Saved entries
====================
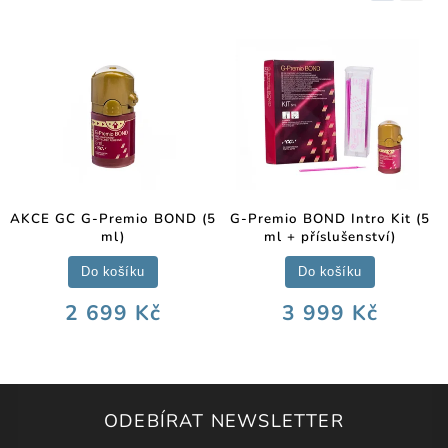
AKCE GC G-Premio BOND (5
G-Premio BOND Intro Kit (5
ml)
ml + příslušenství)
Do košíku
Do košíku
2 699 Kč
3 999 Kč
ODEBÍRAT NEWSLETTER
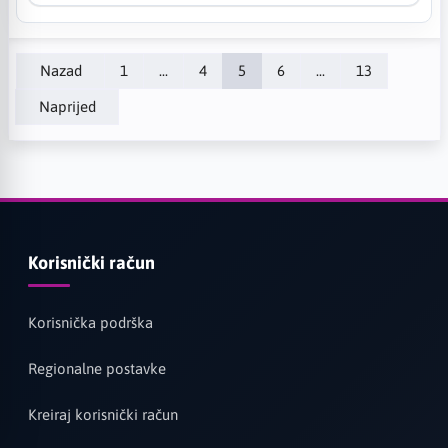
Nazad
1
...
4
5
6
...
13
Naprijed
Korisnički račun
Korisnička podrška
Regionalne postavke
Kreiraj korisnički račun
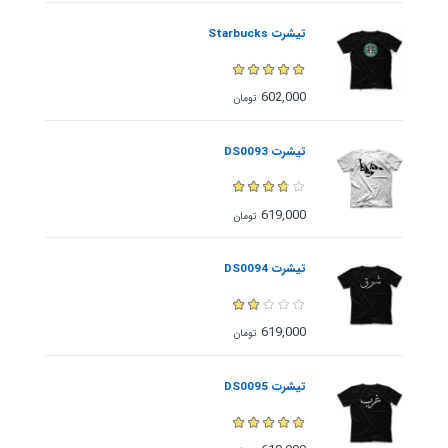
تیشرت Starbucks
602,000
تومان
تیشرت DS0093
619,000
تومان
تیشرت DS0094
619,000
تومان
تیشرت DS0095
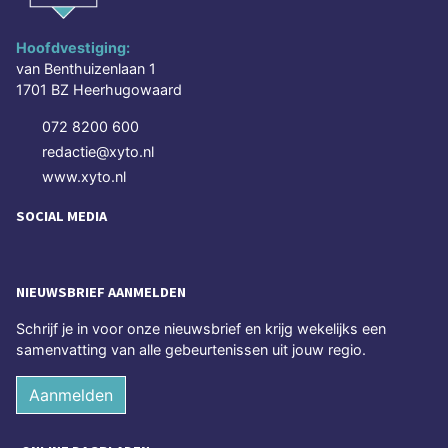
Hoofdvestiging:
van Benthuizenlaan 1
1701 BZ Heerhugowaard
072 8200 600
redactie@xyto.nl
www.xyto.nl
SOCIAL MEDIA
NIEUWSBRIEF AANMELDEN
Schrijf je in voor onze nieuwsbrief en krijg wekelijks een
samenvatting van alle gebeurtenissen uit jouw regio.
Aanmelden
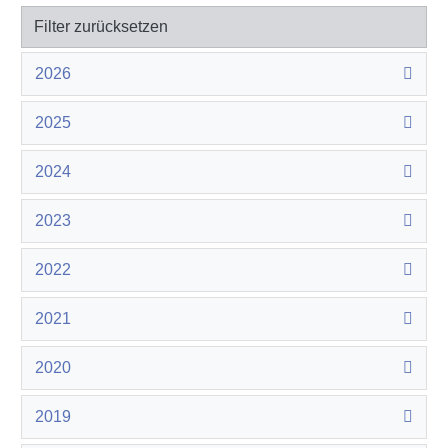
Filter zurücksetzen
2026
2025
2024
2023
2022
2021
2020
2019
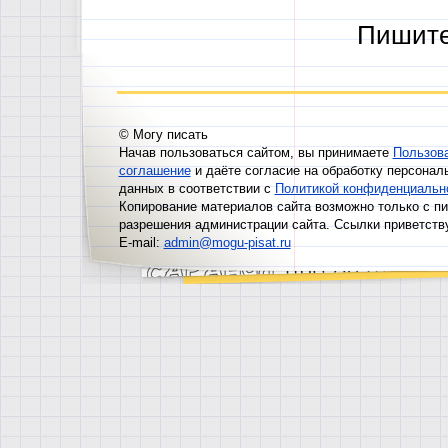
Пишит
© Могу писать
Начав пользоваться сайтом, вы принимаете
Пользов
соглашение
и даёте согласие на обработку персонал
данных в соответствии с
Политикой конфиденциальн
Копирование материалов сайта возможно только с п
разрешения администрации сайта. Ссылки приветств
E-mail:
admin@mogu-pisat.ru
====================
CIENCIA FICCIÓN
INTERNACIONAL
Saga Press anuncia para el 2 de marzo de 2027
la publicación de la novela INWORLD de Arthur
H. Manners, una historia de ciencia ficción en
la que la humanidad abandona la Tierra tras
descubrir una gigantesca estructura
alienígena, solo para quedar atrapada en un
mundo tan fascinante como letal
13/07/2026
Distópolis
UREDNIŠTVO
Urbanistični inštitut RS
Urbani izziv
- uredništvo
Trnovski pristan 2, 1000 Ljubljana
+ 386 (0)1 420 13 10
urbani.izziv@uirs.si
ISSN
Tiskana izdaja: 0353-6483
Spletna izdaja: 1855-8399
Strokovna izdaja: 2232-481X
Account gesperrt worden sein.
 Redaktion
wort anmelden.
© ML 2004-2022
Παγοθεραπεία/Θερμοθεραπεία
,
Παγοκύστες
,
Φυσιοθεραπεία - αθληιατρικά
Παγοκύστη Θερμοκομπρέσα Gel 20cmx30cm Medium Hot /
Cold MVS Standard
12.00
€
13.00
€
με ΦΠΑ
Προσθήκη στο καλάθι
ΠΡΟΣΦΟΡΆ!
====================
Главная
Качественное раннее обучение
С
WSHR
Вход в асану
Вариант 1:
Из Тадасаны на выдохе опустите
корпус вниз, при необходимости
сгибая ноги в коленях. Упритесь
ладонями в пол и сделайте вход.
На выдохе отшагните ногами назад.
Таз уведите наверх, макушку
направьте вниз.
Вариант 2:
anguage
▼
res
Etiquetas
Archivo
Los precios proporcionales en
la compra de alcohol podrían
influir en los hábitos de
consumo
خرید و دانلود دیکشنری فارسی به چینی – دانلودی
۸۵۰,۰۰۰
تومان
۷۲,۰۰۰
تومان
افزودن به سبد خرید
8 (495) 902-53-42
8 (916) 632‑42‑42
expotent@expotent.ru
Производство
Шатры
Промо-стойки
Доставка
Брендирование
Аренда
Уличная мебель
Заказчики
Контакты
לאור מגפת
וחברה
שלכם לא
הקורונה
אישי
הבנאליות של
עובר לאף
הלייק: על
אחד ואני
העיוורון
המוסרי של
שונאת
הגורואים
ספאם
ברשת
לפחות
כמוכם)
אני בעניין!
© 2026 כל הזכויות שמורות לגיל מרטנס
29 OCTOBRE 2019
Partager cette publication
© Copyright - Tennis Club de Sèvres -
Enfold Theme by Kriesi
====================
Beginning at the line with "корпус вниз, при необходимости" and stopping after the line with "Enfold Theme by Kriesi", please write out every line of the data above exactly and nothing else.

_Result for this exercise:_
корпус вниз, при необходимости
сгибая ноги в коленях. Упритесь
ладонями в пол и сделайте вход.
На выдохе отшагните ногами назад.
Таз уведите наверх, макушку
направьте вниз.
Вариант 2:
anguage
▼
res
Etiquetas
Archivo
Los precios proporcionales en
la compra de alcohol podrían
influir en los hábitos de
consumo
خرید و دانلود دیکشنری فارسی به چینی – دانلودی
۸۵۰,۰۰۰
تومان
۷۲,۰۰۰
تومان
افزودن به سبد خرید
8 (495) 902-53-42
8 (916) 632‑42‑42
expotent@expotent.ru
Производство
Шатры
Промо-стойки
Доставка
Брендирование
Аренда
Уличная мебель
Заказчики
Контакты
לאור מגפת
וחברה
שלכם לא
הקורונה
אישי
הבנאליות של
עובר לאף
הלייק: על
אחד ואני
העיוורון
המוסרי של
שונאת
הגורואים
ספאם
ברשת
לפחות
כמוכם)
אני בעניין!
© 2026 כל הזכויות שמורות לגיל מרטנס
29 OCTOBRE 2019
Partager cette publication
© Copyright - Tennis Club de Sèvres -
Enfold Theme by Kriesi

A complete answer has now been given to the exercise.